- Opening Delimiter -

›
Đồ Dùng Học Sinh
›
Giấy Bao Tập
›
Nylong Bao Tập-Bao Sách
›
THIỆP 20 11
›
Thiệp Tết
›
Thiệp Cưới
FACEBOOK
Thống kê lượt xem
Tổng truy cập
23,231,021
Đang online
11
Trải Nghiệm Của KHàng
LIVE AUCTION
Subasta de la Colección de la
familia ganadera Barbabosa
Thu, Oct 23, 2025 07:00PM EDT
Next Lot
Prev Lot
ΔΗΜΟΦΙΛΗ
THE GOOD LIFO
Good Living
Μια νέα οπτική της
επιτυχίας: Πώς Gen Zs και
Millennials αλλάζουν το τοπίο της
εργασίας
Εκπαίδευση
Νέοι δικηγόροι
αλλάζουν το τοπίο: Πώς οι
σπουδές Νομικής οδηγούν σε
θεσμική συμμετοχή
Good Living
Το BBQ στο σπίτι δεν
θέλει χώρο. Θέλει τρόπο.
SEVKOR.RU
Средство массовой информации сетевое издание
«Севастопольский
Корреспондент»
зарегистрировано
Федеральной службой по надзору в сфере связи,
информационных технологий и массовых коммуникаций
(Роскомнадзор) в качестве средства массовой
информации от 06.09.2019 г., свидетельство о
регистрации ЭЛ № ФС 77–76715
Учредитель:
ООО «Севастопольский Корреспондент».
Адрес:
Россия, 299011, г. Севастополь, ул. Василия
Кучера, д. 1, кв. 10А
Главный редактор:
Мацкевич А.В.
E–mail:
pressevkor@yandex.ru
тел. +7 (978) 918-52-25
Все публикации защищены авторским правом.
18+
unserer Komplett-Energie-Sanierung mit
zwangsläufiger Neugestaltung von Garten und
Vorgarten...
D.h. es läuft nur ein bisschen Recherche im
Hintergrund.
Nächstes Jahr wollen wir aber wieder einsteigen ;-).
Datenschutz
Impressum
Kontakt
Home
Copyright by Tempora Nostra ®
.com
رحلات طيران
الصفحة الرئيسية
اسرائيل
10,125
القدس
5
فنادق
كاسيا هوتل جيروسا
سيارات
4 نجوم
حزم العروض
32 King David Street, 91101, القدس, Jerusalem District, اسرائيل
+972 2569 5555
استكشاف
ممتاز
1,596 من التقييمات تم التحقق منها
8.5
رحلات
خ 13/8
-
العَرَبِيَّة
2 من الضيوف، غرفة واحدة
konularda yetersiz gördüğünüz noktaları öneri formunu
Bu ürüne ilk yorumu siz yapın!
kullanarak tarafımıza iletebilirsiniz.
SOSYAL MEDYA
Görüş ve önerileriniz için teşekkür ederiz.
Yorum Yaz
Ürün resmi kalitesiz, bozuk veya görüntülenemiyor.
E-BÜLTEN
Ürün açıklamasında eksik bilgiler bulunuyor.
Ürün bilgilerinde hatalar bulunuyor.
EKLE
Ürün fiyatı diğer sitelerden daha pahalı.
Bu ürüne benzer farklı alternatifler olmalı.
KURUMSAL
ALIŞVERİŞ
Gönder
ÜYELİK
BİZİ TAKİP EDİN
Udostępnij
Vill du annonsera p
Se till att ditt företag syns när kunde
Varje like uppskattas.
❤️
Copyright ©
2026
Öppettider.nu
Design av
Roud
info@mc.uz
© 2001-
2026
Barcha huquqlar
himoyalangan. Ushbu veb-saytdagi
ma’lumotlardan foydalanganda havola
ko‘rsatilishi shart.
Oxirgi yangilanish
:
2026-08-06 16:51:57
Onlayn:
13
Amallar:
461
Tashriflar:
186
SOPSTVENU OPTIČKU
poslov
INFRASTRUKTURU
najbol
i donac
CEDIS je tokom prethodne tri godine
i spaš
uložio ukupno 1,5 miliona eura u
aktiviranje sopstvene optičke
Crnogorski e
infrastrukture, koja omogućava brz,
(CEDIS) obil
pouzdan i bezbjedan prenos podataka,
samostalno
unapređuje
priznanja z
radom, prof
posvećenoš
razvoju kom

- Closing Delimiter -

■ **Directions**: Locate "информационных технологий и" in the data above. Then repeat, exactly, its line and each line after it through the last, adding nothing.

■ **Exercise answer**:
информационных технологий и массовых коммуникаций
(Роскомнадзор) в качестве средства массовой
информации от 06.09.2019 г., свидетельство о
регистрации ЭЛ № ФС 77–76715
Учредитель:
ООО «Севастопольский Корреспондент».
Адрес:
Россия, 299011, г. Севастополь, ул. Василия
Кучера, д. 1, кв. 10А
Главный редактор:
Мацкевич А.В.
E–mail:
pressevkor@yandex.ru
тел. +7 (978) 918-52-25
Все публикации защищены авторским правом.
18+
unserer Komplett-Energie-Sanierung mit
zwangsläufiger Neugestaltung von Garten und
Vorgarten...
D.h. es läuft nur ein bisschen Recherche im
Hintergrund.
Nächstes Jahr wollen wir aber wieder einsteigen ;-).
Datenschutz
Impressum
Kontakt
Home
Copyright by Tempora Nostra ®
.com
رحلات طيران
الصفحة الرئيسية
اسرائيل
10,125
القدس
5
فنادق
كاسيا هوتل جيروسا
سيارات
4 نجوم
حزم العروض
32 King David Street, 91101, القدس, Jerusalem District, اسرائيل
+972 2569 5555
استكشاف
ممتاز
1,596 من التقييمات تم التحقق منها
8.5
رحلات
خ 13/8
-
العَرَبِيَّة
2 من الضيوف، غرفة واحدة
konularda yetersiz gördüğünüz noktaları öneri formunu
Bu ürüne ilk yorumu siz yapın!
kullanarak tarafımıza iletebilirsiniz.
SOSYAL MEDYA
Görüş ve önerileriniz için teşekkür ederiz.
Yorum Yaz
Ürün resmi kalitesiz, bozuk veya görüntülenemiyor.
E-BÜLTEN
Ürün açıklamasında eksik bilgiler bulunuyor.
Ürün bilgilerinde hatalar bulunuyor.
EKLE
Ürün fiyatı diğer sitelerden daha pahalı.
Bu ürüne benzer farklı alternatifler olmalı.
KURUMSAL
ALIŞVERİŞ
Gönder
ÜYELİK
BİZİ TAKİP EDİN
Udostępnij
Vill du annonsera p
Se till att ditt företag syns när kunde
Varje like uppskattas.
❤️
Copyright ©
2026
Öppettider.nu
Design av
Roud
info@mc.uz
© 2001-
2026
Barcha huquqlar
himoyalangan. Ushbu veb-saytdagi
ma’lumotlardan foydalanganda havola
ko‘rsatilishi shart.
Oxirgi yangilanish
:
2026-08-06 16:51:57
Onlayn:
13
Amallar:
461
Tashriflar:
186
SOPSTVENU OPTIČKU
poslov
INFRASTRUKTURU
najbol
i donac
CEDIS je tokom prethodne tri godine
i spaš
uložio ukupno 1,5 miliona eura u
aktiviranje sopstvene optičke
Crnogorski e
infrastrukture, koja omogućava brz,
(CEDIS) obil
pouzdan i bezbjedan prenos podataka,
samostalno
unapređuje
priznanja z
radom, prof
posvećenoš
razvoju kom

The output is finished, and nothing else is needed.